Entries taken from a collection
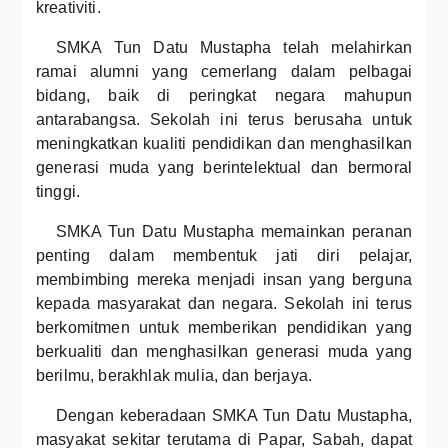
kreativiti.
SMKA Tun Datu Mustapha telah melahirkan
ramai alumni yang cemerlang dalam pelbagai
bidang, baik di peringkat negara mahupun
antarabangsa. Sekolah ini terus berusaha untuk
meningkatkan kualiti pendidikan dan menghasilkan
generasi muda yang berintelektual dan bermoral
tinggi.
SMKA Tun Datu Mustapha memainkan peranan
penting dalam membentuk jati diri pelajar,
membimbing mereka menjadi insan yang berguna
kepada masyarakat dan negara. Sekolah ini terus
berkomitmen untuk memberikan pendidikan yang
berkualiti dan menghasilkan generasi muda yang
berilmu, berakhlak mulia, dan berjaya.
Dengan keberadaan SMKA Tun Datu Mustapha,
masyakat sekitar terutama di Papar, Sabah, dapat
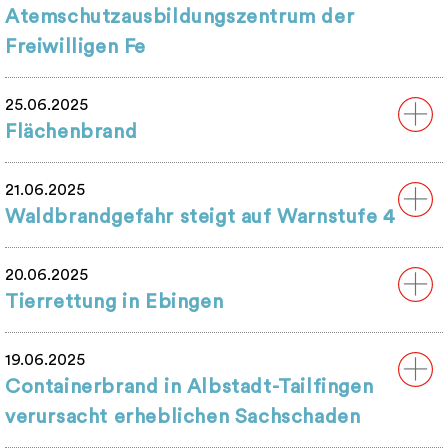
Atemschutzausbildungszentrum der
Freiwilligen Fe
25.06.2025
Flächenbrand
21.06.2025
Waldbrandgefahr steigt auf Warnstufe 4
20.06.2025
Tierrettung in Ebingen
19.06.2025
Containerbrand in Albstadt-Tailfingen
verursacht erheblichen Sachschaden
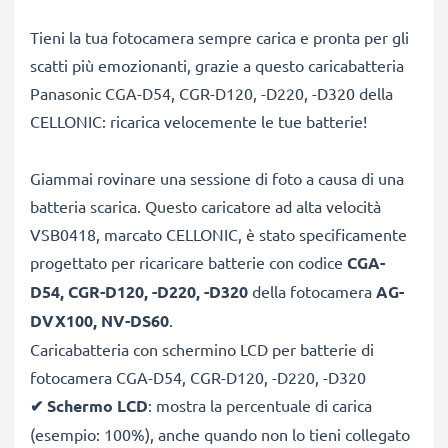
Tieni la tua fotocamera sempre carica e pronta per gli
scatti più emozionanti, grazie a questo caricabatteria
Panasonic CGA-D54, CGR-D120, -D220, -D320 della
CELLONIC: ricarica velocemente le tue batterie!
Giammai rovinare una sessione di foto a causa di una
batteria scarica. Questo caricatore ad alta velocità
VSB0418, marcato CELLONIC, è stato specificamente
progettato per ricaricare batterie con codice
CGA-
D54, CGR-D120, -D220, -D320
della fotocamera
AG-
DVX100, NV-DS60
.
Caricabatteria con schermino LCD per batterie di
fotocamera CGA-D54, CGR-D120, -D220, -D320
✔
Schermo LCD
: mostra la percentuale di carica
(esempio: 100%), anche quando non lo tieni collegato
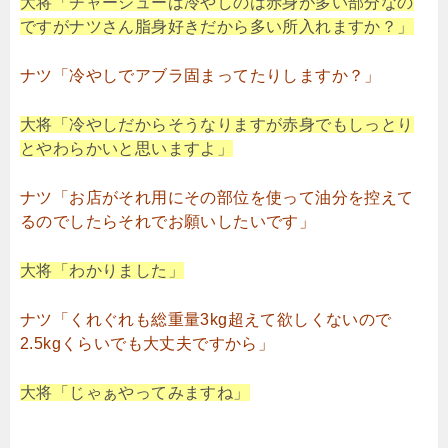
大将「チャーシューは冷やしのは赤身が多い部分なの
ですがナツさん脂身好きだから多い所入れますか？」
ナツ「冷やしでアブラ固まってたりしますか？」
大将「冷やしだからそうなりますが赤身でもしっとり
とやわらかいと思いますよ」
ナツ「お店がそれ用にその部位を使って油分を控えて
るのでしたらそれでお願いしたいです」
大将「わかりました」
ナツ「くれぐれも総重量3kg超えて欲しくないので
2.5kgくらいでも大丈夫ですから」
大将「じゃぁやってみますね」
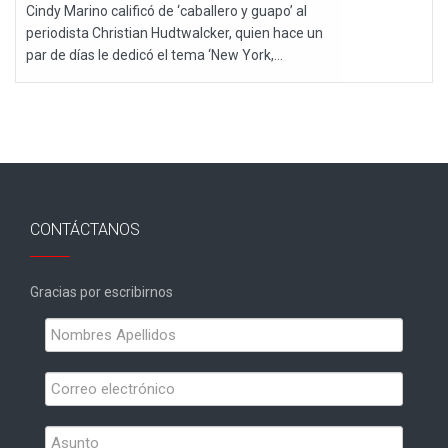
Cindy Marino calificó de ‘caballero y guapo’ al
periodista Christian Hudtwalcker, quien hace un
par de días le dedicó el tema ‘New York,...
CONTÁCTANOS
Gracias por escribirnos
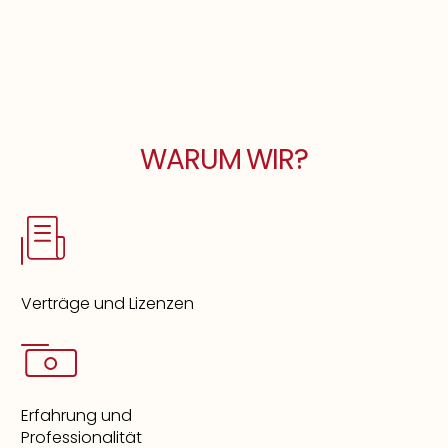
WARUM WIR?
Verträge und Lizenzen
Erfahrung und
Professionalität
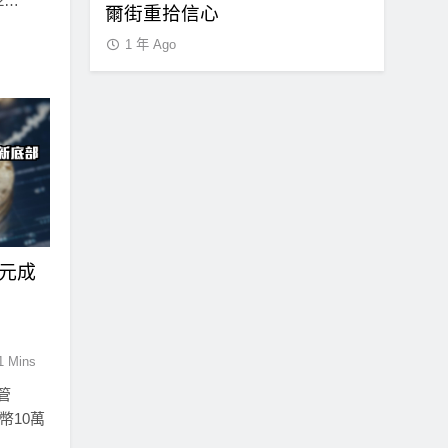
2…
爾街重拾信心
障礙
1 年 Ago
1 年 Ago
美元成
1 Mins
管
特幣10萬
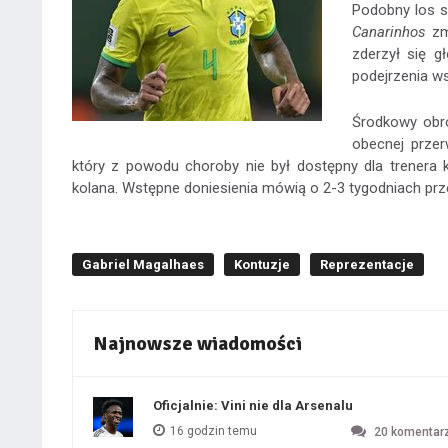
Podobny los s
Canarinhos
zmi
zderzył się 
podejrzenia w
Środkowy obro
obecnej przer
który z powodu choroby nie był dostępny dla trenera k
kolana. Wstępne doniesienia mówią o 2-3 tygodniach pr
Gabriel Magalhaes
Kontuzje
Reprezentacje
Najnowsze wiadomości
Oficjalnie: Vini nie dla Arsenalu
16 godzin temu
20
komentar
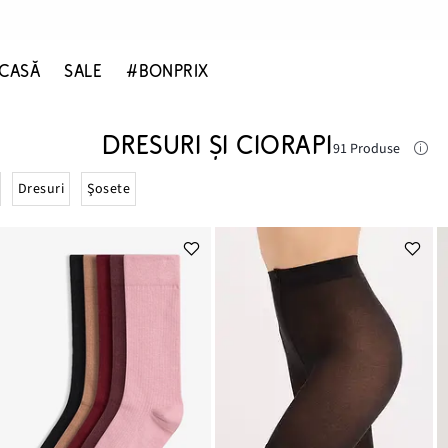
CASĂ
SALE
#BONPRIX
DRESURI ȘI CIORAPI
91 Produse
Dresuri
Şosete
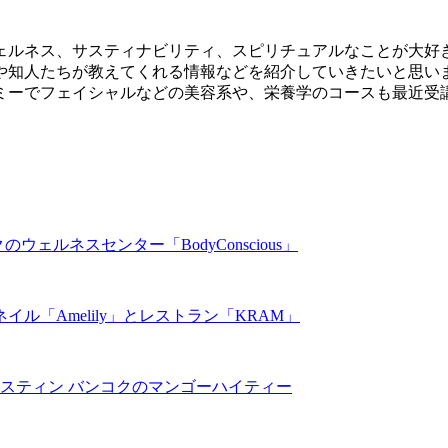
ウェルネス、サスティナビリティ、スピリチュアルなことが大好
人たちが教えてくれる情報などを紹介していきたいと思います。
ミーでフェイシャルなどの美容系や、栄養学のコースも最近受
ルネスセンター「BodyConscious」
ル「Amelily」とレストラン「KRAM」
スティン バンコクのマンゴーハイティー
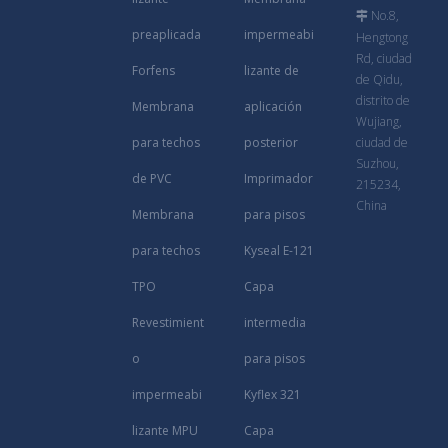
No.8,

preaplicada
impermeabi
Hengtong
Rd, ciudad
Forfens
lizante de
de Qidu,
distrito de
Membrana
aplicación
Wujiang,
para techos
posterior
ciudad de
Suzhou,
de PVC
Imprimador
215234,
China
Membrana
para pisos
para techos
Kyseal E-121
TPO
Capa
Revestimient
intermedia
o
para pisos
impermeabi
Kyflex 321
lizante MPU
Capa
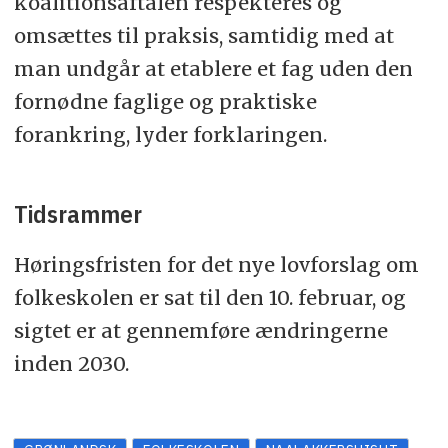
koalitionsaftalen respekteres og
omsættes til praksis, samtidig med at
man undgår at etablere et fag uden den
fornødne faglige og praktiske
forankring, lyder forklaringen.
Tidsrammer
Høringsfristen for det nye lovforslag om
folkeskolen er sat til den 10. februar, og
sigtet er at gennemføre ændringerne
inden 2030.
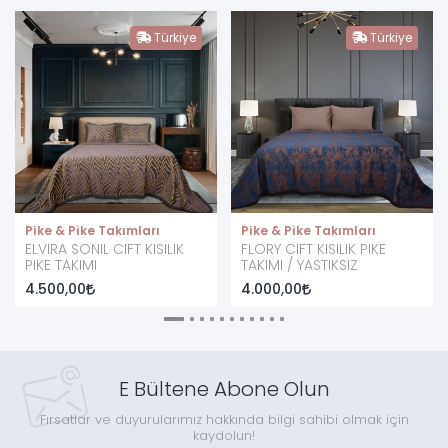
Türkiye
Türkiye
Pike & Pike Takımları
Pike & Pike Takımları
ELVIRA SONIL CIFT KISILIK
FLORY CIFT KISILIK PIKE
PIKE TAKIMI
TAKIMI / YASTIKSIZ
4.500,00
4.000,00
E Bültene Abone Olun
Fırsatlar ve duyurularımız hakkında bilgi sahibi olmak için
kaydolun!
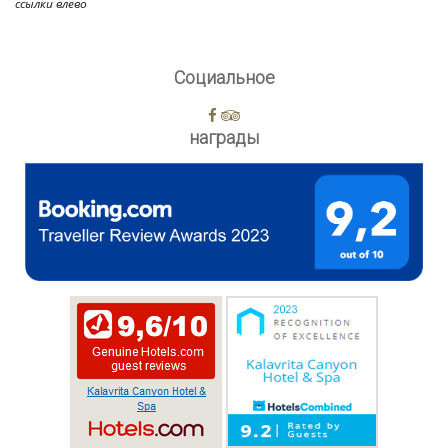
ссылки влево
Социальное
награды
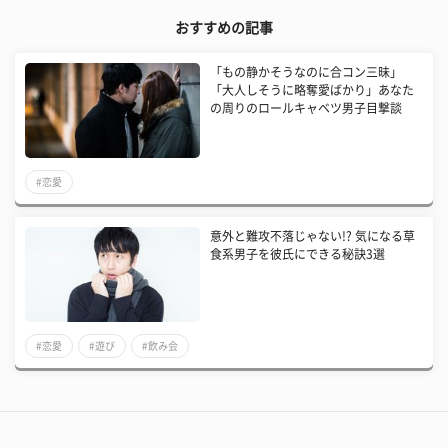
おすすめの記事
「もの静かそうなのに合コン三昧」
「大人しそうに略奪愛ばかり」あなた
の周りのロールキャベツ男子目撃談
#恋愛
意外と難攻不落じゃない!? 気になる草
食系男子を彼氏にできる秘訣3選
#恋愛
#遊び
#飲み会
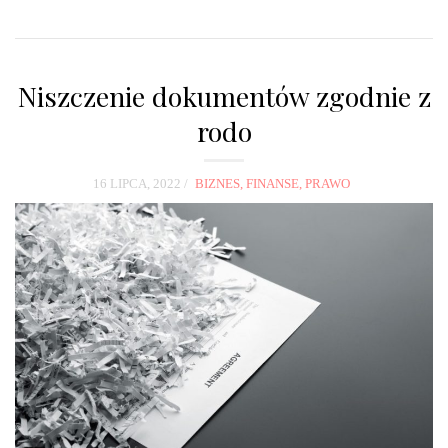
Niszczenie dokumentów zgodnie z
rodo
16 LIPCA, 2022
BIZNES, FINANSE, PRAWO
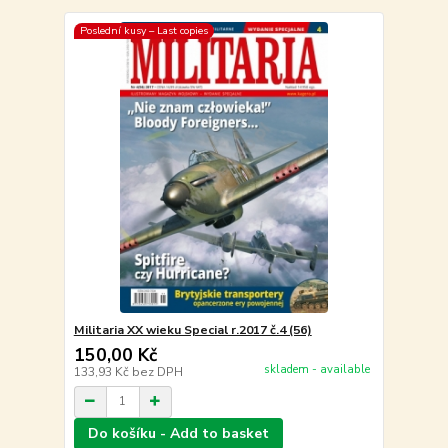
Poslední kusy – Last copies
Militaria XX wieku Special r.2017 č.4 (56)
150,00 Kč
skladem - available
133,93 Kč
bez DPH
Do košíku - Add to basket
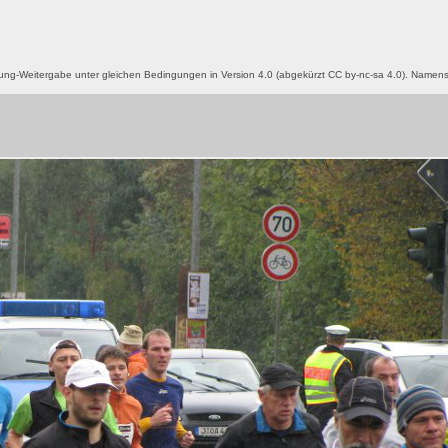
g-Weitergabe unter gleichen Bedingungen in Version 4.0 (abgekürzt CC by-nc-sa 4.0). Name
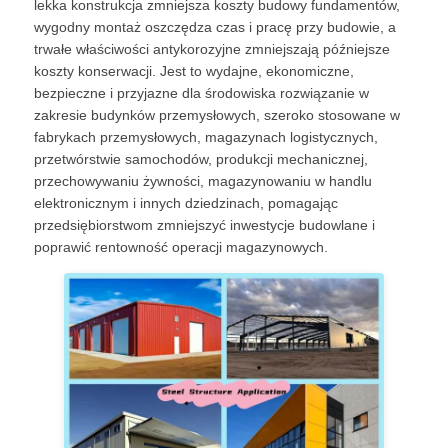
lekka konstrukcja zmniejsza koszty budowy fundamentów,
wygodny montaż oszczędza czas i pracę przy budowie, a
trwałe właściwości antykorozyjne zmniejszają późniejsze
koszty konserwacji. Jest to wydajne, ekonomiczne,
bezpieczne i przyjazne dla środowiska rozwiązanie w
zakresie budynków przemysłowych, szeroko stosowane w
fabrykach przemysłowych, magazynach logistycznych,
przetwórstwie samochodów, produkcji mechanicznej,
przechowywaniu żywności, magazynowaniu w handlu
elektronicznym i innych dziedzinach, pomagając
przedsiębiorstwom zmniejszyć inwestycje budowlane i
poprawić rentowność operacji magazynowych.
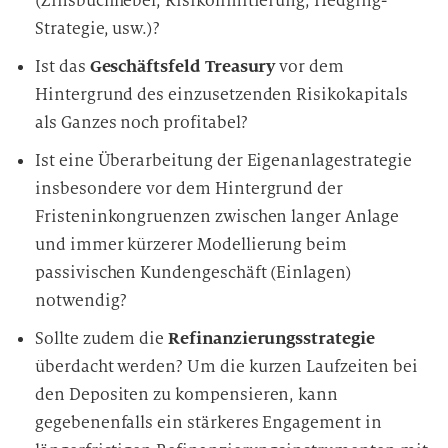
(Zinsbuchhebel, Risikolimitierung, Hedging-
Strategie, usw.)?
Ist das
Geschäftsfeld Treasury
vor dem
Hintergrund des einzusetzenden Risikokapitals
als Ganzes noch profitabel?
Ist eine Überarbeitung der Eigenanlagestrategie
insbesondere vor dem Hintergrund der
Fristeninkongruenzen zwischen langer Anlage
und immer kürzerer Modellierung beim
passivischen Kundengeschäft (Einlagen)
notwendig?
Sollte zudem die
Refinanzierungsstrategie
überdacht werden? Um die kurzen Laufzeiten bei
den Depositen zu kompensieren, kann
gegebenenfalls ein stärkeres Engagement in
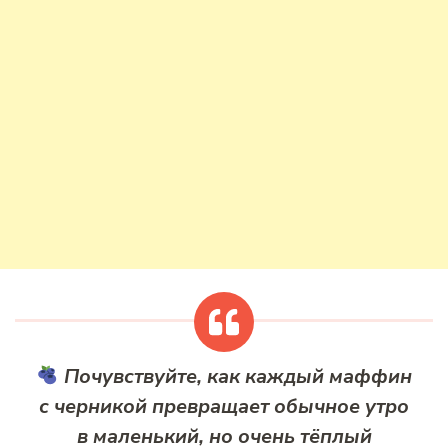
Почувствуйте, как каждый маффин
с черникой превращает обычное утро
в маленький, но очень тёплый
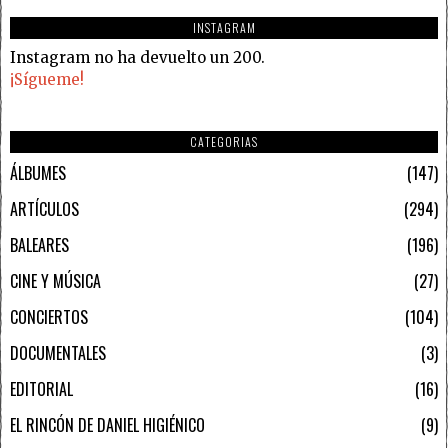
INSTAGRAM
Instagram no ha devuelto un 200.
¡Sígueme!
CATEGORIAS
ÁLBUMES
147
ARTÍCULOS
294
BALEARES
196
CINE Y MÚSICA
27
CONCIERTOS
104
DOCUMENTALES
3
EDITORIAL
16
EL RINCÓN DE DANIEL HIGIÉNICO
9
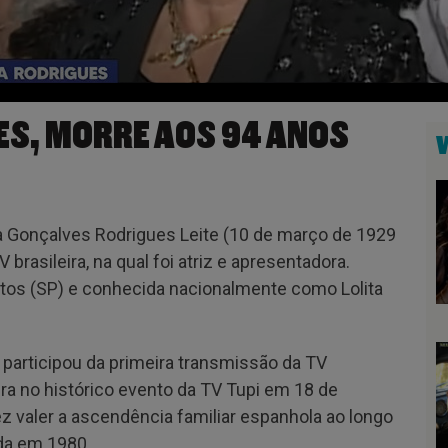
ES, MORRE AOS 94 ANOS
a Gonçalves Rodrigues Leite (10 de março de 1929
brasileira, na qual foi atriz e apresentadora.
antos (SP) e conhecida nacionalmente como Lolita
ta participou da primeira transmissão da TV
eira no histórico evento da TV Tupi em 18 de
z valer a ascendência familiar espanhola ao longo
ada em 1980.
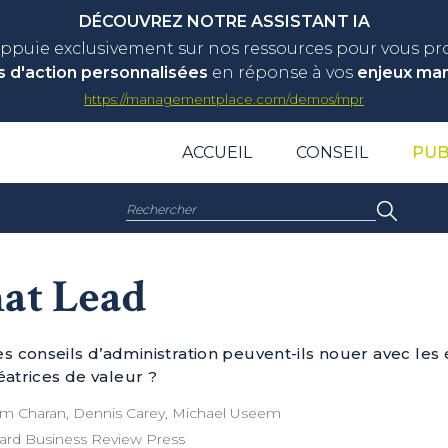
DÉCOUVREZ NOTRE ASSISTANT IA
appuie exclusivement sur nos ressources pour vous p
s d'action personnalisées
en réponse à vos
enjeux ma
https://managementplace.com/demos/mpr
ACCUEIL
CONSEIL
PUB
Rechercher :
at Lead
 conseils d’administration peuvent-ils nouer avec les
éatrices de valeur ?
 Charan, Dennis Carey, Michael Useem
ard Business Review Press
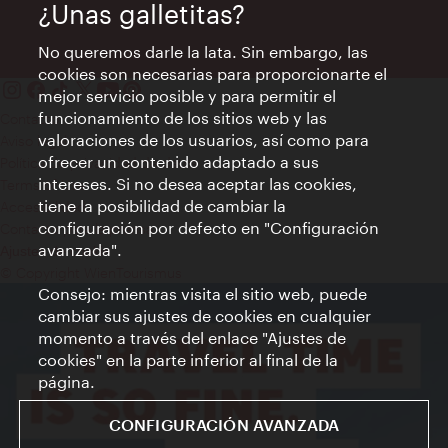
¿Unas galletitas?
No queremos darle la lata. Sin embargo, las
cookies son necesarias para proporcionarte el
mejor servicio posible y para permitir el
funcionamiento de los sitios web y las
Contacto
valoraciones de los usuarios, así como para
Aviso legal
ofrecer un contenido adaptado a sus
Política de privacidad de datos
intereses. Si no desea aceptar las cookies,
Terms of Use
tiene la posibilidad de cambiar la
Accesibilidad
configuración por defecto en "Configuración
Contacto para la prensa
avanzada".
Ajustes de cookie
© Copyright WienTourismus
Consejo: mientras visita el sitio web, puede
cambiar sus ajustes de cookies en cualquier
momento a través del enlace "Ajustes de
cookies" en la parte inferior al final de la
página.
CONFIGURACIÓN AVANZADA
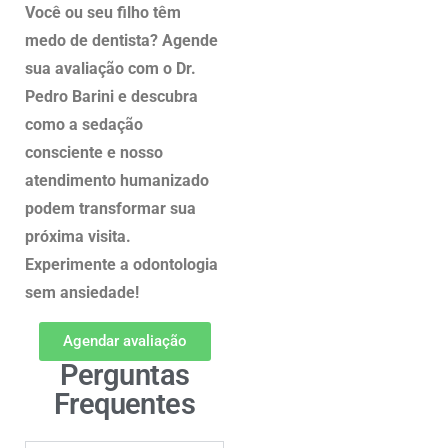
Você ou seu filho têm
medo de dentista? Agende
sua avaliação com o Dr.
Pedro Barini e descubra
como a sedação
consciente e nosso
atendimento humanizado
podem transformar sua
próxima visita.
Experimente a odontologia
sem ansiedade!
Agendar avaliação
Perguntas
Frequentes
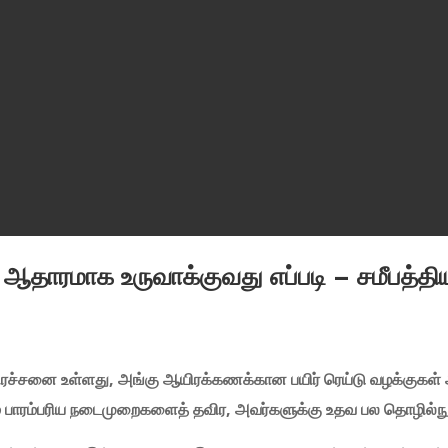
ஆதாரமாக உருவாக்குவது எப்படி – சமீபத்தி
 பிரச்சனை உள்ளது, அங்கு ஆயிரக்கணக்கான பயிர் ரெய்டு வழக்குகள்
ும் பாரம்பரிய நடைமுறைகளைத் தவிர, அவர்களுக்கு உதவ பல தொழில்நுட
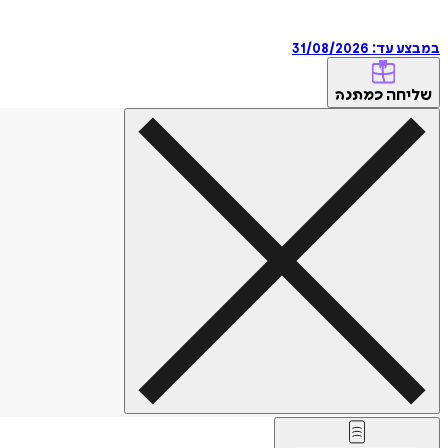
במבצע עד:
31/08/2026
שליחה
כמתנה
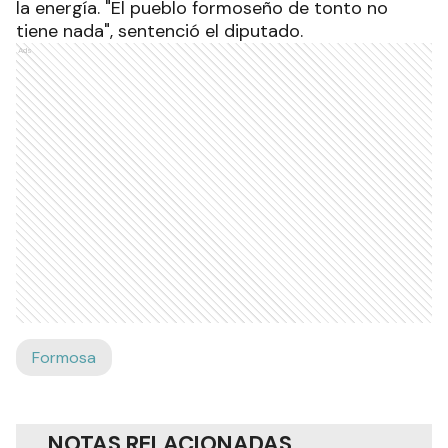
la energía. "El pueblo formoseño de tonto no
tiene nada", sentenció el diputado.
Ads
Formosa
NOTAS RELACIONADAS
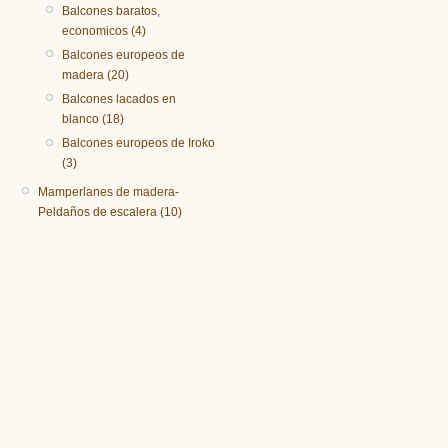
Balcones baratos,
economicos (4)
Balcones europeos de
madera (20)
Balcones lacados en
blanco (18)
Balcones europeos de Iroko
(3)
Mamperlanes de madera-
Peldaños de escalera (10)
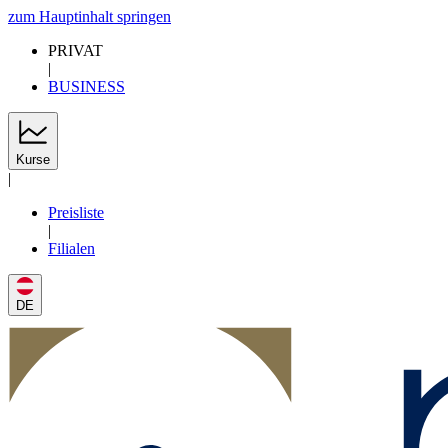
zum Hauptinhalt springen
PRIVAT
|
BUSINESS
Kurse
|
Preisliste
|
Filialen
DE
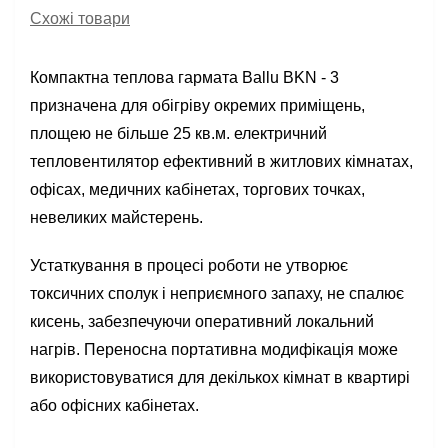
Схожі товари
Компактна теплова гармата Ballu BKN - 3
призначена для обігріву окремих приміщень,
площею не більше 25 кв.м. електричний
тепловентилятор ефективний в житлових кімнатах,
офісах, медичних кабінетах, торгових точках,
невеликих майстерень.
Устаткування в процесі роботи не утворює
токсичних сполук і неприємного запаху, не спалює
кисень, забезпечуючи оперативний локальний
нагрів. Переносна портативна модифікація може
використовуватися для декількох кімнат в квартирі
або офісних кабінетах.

- WHAT THE EXERCISE ASKS: Although pictures appear among the entries, please set down only the lines from the one with "ですがナツさん脂身好きだから多い所入れますか？」" up to and including the one with "CONTÁCTANOS", word for word.

- SOLUTION FOR THIS EXERCISE:
ですがナツさん脂身好きだから多い所入れますか？」
ナツ「冷やしでアブラ固まってたりしますか？」
大将「冷やしだからそうなりますが赤身でもしっとり
とやわらかいと思いますよ」
ナツ「お店がそれ用にその部位を使って油分を控えて
るのでしたらそれでお願いしたいです」
大将「わかりました」
ナツ「くれぐれも総重量3kg超えて欲しくないので
2.5kgくらいでも大丈夫ですから」
大将「じゃぁやってみますね」
Cindy Marino calificó de ‘caballero y guapo’ al
periodista Christian Hudtwalcker, quien hace un
par de días le dedicó el tema ‘New York,...
CONTÁCTANOS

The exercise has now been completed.